> [Information given]
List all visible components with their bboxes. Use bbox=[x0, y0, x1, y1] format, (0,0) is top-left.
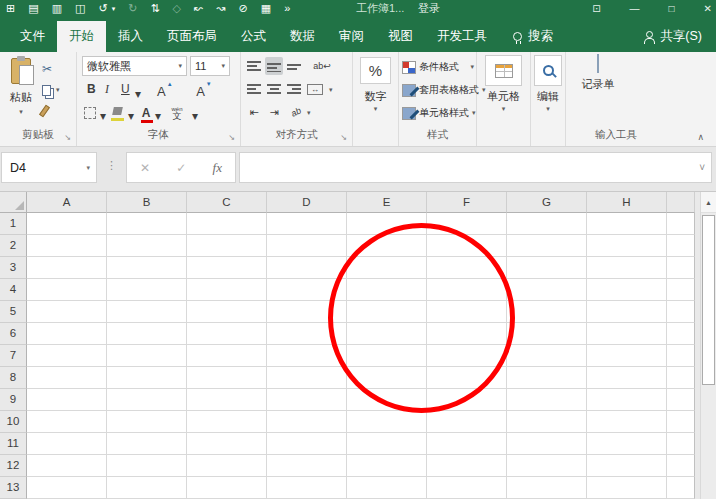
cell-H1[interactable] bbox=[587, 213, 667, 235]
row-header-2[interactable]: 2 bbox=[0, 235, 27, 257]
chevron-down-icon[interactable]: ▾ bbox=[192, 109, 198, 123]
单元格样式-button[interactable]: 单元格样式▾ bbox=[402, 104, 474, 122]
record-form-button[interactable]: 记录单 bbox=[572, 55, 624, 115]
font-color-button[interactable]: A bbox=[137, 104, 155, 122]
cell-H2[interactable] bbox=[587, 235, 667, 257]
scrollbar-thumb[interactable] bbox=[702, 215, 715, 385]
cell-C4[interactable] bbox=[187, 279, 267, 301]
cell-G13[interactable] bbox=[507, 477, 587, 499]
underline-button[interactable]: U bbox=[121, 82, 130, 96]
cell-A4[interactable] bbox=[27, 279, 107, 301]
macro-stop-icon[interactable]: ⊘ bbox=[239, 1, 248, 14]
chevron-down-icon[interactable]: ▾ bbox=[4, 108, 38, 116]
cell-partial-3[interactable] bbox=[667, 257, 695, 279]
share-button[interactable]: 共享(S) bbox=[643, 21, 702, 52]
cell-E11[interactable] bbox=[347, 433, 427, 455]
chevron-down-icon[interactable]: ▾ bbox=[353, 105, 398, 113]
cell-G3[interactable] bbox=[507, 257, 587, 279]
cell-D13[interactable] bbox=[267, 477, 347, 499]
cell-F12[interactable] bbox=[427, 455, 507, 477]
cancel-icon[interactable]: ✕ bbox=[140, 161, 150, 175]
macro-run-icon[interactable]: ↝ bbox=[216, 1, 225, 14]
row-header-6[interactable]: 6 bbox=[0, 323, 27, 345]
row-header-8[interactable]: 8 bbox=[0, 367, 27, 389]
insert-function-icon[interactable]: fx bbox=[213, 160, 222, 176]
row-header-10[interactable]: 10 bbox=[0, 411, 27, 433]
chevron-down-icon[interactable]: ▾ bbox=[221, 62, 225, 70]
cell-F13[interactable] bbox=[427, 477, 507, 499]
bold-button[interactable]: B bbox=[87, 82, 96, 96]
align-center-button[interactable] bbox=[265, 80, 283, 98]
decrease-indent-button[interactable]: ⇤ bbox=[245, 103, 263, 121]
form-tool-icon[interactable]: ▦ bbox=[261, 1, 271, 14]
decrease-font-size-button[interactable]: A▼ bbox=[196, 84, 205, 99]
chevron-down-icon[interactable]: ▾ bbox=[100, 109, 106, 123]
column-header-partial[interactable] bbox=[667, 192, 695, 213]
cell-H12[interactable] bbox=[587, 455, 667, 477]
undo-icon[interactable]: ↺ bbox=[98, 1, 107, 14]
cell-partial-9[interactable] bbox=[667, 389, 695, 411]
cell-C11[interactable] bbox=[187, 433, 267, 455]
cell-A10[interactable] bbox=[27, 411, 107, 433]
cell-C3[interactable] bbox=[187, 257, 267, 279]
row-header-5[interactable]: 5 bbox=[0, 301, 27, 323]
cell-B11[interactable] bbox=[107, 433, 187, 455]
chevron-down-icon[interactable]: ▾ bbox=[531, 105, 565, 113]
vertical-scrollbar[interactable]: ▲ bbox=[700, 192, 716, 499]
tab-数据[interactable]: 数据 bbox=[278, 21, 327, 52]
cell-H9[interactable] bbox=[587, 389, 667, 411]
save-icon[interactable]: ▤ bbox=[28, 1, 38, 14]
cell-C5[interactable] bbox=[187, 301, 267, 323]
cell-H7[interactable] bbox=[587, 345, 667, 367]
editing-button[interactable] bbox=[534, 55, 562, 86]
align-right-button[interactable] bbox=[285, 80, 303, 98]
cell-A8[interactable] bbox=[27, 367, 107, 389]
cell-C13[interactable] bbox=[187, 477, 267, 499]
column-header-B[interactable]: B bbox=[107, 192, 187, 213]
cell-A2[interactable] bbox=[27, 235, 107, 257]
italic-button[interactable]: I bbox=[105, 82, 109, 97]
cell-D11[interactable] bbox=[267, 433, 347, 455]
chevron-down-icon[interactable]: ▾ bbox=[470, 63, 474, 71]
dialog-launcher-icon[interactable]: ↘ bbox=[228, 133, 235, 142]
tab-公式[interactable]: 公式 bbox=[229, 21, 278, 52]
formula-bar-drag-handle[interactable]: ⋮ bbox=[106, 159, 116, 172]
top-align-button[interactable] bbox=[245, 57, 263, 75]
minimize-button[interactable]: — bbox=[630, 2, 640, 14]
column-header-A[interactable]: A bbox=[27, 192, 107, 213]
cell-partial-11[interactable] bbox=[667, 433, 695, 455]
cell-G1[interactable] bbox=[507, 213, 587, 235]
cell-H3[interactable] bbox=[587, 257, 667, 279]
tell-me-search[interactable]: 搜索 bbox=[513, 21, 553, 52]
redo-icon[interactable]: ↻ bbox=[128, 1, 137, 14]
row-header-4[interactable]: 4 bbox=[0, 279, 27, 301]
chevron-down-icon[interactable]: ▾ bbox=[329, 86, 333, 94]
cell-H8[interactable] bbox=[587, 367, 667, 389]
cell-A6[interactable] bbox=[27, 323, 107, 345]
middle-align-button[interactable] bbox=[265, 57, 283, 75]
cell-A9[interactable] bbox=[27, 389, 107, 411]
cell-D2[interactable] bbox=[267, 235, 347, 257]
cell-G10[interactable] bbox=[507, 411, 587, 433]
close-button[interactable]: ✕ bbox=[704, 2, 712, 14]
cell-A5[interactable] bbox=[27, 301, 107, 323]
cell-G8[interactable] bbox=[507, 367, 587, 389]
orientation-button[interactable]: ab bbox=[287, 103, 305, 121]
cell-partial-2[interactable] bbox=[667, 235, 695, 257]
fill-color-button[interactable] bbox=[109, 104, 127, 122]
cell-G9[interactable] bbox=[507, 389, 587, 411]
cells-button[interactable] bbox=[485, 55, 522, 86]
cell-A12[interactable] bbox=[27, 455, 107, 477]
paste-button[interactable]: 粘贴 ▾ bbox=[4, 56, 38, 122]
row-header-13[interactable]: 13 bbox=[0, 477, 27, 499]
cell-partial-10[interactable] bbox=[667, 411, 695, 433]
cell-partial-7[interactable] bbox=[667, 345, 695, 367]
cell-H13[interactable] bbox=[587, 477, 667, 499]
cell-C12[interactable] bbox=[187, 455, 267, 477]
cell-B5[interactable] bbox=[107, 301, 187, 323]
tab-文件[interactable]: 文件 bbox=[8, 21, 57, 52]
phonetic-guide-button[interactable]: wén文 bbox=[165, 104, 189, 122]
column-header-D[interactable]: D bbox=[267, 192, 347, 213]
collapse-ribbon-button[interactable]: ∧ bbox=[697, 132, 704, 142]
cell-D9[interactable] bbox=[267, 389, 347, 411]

> [What this task involves] Scan the records for the word "column" and copy every line where it is found.

> [Finished exercise]
column-header-partial[interactable] bbox=[667, 192, 695, 213]
column-header-B[interactable]: B bbox=[107, 192, 187, 213]
column-header-A[interactable]: A bbox=[27, 192, 107, 213]
column-header-D[interactable]: D bbox=[267, 192, 347, 213]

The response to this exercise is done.